On the one-year anniversary of President Donald Trump’s second inauguration, Steve Kornacki compares his poll numbers to those of his recent predecessors at similar points in their tenures. And our White House team runs through some other key numbers from Trump’s first year back in office.
Where Trump stands in the polls one year in
Exactly one year after his inauguration, President Donald Trump’s standing with the public is about as low as it’s been during this second term.
According to the Real Clear Politics national polling average, Trump’s approval rating sits at 42.4%. That’s barely above the 42.3% mark that he sank to at one point last November. And it’s a far cry from the early months of last year, when Trump actually enjoyed a net-positive rating. Now, with his disapproval at 55.6%, his popularity is well underwater.
This puts him in similar territory to where he was a year into his first term at the start of 2018. That year would end with Trump and his party suffering a midterm drubbing that flipped control of the House back to Democrats. His approval rating now is in range with other recent presidents who saw their party lose the House as well.
Presidential approval ratings one year into their terms

Meager numbers, of course, were a feature of Trump’s first term as well. He’s a polarizing figure who has never amassed broad popularity; only rarely across both terms has his approval average ticked above 50%. A large segment of the electorate — well over 40% — seems locked in against Trump, while another large chunk is locked in for him.

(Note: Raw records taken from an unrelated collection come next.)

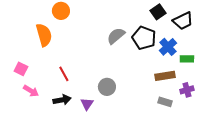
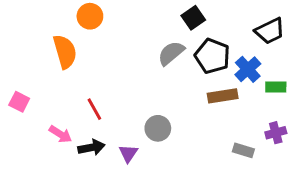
black square: (158, 12) -> (193, 18), moved
pink square: (21, 69) -> (19, 102), moved
brown rectangle: (165, 76) -> (223, 96), moved
pink arrow: (31, 91) -> (60, 134), moved

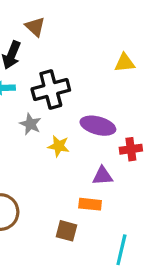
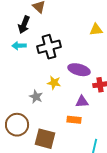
gray star: (30, 124) -> (36, 97), moved
brown square: (66, 231) -> (45, 139), moved, size x1.5

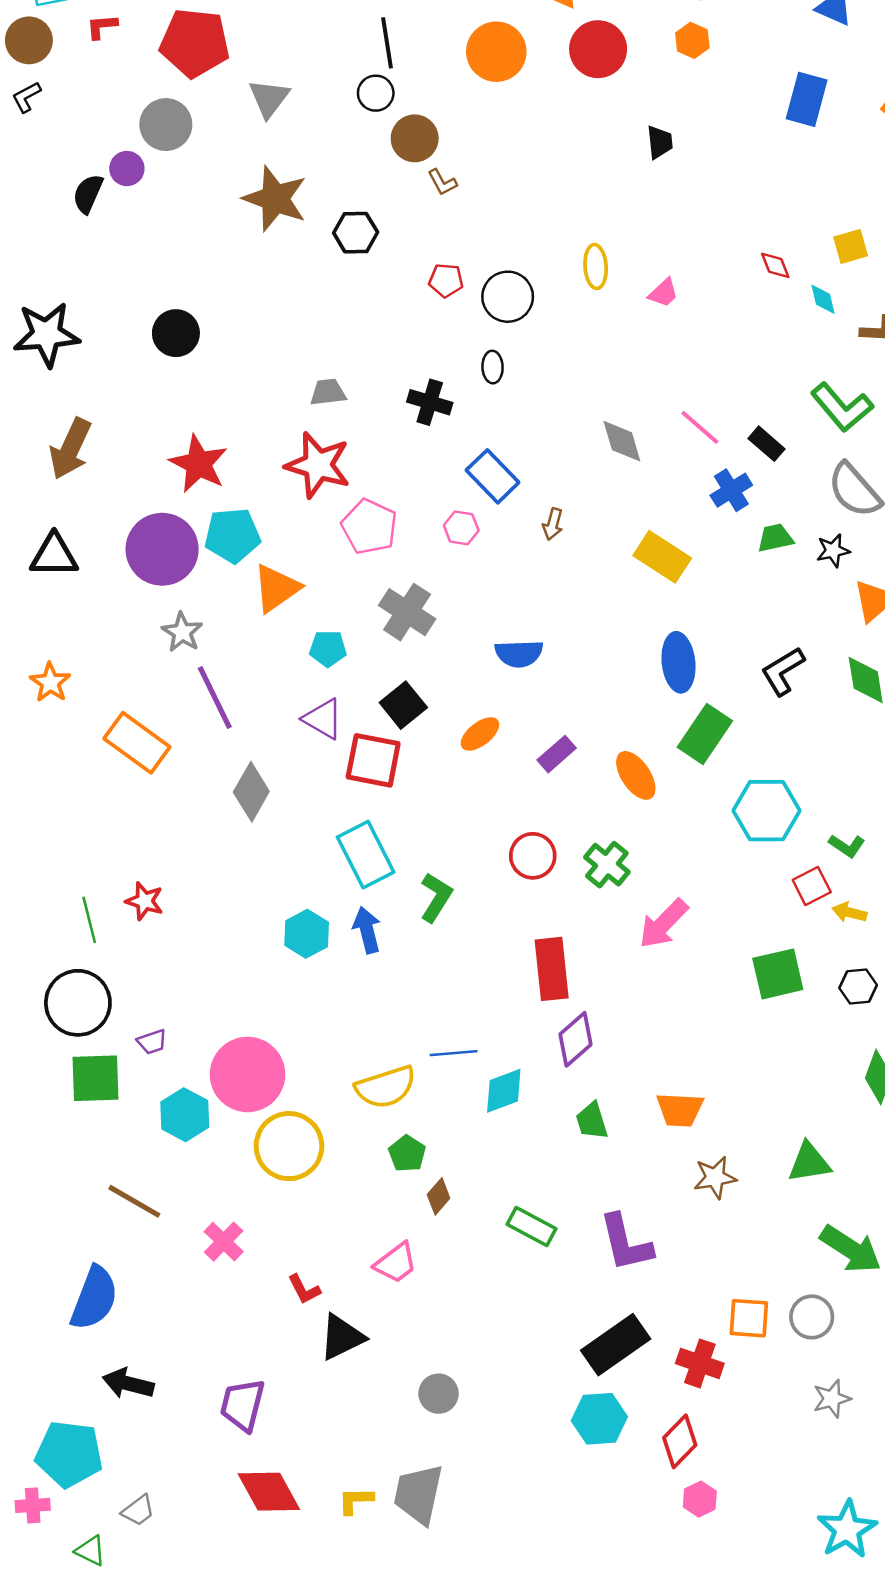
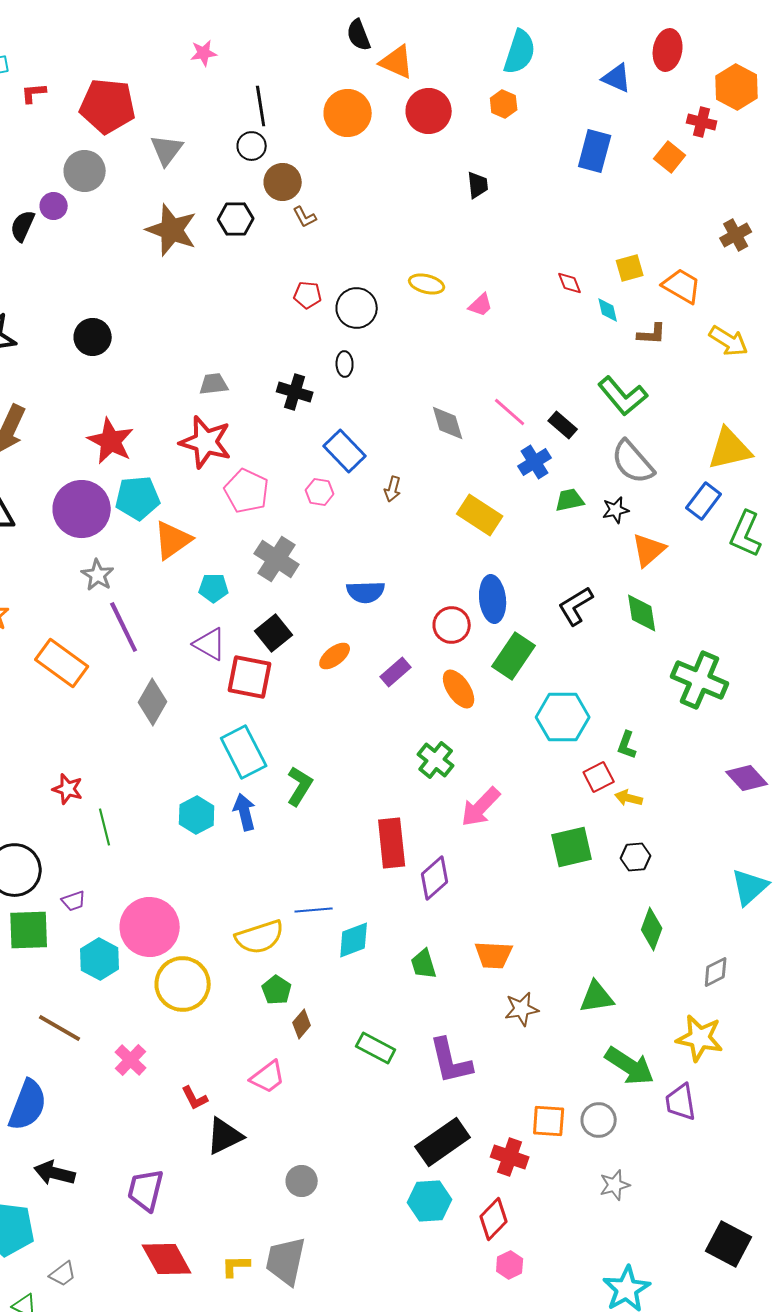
black hexagon: (356, 233) -> (236, 219), moved
yellow ellipse: (596, 267) -> (427, 284), turned -72
green L-shape: (847, 846) -> (627, 745), turned 76
red circle: (533, 856) -> (452, 625), moved
green line: (89, 920) -> (105, 827), moved
purple diamond: (575, 1039) -> (435, 878), moved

But there are some voters who fall between these two camps. And with them, Trump appears to have taken two significant hits during his second term.
The first came last fall. Just after Labor Day, Trump’s average approval hovered around 46%, but by the end of October it was closer to 42%. Given how much of the public is dug in one way or the other when it comes to Trump, that four-point drop was significant. And it came amid the government shutdown that Democrats precipitated — but that swing voters clearly held Trump and Republicans responsible for. The Democratic election victories in Virginia and New Jersey last November further confirmed this.
By the turn of the calendar, Trump’s approval had ticked back up a bit. But in the last two weeks, with the news dominated by the ICE controversy in Minnesota and Trump’s renewed push to annex Greenland, it has returned to that low level.
Trump’s first year back in office by the numbers
Courtesy of our White House producers Sarah Dean and Megan Shannon, here are a few notable numbers that help tell the story of the first year of President Donald Trump’s second term.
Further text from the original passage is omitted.